▶ **Try it**
Write out exactly the lines of the entries below, from the first through the line containing "постоянного шума – серверных, вентиляционных", and nothing beyond them.

▶ **Data extracts**
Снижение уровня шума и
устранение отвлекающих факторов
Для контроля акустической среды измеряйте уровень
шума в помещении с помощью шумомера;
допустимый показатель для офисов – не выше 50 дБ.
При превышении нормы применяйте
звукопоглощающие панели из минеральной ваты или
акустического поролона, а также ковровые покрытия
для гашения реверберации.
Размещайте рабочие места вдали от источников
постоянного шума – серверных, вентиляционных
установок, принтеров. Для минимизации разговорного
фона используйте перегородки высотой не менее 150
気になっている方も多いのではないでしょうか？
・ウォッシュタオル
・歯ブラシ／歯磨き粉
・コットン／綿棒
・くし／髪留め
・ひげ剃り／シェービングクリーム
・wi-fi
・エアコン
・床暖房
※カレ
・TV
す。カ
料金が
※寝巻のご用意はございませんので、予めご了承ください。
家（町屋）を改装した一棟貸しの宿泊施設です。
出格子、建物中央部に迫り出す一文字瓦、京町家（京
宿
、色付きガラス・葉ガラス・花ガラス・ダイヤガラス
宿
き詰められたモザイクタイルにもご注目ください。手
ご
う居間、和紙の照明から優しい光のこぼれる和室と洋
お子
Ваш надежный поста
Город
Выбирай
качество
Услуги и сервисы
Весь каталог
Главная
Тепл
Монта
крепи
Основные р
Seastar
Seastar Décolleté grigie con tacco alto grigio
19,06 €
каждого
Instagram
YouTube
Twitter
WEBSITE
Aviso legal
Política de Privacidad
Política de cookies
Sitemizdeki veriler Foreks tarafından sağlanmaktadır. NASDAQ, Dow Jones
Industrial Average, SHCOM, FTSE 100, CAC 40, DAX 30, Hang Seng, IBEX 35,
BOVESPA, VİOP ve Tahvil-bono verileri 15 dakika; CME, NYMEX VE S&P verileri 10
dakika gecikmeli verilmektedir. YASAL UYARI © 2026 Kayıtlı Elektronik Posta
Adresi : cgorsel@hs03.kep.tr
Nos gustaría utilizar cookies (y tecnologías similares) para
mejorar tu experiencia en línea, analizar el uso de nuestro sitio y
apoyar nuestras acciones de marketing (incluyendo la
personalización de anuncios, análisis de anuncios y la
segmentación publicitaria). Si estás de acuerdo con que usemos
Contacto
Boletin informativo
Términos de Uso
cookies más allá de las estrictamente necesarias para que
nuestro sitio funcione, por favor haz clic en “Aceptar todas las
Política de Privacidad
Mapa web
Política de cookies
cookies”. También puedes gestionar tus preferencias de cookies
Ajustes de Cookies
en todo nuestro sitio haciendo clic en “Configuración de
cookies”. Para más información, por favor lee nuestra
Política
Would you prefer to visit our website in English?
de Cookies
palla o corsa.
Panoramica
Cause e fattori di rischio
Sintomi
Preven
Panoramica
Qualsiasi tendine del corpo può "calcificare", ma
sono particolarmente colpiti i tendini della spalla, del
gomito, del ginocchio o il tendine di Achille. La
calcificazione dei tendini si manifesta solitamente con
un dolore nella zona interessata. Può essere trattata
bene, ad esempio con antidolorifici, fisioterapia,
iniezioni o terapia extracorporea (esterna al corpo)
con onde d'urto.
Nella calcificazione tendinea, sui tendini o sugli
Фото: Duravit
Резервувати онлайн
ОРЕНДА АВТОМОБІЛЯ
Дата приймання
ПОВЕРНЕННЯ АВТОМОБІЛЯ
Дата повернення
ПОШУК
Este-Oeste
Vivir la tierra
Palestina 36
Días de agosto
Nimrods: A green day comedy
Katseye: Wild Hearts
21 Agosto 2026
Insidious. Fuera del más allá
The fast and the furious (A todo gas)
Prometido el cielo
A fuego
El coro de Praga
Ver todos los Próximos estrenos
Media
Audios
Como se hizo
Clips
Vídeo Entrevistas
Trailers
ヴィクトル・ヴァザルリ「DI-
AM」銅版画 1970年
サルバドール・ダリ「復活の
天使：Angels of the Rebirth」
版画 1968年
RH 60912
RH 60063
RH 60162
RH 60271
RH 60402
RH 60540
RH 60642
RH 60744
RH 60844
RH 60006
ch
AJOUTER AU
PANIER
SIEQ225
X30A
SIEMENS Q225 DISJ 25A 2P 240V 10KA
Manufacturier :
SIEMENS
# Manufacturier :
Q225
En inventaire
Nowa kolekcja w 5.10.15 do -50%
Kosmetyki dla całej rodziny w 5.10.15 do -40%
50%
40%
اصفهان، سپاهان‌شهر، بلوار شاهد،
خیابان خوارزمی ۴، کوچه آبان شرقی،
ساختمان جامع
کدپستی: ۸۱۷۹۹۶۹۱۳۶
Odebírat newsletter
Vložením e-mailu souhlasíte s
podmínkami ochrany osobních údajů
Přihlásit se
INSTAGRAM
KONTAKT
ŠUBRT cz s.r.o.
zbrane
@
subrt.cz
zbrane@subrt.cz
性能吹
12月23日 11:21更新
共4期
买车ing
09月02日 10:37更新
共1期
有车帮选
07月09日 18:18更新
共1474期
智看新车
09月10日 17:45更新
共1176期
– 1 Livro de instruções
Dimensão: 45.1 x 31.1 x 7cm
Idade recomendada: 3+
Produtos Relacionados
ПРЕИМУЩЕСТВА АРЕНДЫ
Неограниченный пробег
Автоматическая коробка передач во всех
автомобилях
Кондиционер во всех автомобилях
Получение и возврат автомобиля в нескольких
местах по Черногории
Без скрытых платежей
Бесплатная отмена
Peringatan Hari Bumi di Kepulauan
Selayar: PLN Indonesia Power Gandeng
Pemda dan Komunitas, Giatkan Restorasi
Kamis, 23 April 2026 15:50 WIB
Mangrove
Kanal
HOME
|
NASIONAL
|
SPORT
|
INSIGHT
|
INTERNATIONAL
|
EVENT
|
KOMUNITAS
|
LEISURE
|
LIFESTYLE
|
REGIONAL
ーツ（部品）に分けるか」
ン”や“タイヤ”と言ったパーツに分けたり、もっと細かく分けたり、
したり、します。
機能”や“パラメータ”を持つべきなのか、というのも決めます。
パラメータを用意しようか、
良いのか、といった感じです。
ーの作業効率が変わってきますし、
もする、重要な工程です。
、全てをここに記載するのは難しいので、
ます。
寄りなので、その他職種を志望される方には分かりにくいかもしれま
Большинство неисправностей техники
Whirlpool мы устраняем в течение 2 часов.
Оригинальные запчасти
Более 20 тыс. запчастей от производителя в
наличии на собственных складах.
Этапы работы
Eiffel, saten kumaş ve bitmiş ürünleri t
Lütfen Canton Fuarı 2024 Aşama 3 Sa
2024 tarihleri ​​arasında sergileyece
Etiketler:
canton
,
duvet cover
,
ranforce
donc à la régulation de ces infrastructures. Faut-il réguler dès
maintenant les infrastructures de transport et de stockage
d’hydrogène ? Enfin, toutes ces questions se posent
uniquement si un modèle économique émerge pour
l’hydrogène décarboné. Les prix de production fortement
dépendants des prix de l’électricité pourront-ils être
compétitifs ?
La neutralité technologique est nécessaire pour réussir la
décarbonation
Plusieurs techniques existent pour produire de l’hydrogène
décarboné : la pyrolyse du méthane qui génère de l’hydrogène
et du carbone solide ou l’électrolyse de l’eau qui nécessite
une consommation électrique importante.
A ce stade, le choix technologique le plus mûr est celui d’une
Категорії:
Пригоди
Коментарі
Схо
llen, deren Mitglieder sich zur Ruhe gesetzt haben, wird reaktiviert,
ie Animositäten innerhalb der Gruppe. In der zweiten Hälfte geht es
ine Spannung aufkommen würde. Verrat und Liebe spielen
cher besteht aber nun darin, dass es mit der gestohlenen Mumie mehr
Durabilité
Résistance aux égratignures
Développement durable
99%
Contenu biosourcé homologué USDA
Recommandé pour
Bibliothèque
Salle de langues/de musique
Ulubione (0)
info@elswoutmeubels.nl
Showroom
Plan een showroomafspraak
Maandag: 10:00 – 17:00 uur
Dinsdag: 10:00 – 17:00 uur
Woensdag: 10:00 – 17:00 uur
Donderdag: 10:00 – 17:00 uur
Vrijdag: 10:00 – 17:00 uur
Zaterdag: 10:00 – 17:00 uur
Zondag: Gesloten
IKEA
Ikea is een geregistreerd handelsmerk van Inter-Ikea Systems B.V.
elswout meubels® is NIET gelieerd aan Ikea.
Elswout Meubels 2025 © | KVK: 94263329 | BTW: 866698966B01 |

▶ **Your response**
Снижение уровня шума и
устранение отвлекающих факторов
Для контроля акустической среды измеряйте уровень
шума в помещении с помощью шумомера;
допустимый показатель для офисов – не выше 50 дБ.
При превышении нормы применяйте
звукопоглощающие панели из минеральной ваты или
акустического поролона, а также ковровые покрытия
для гашения реверберации.
Размещайте рабочие места вдали от источников
постоянного шума – серверных, вентиляционных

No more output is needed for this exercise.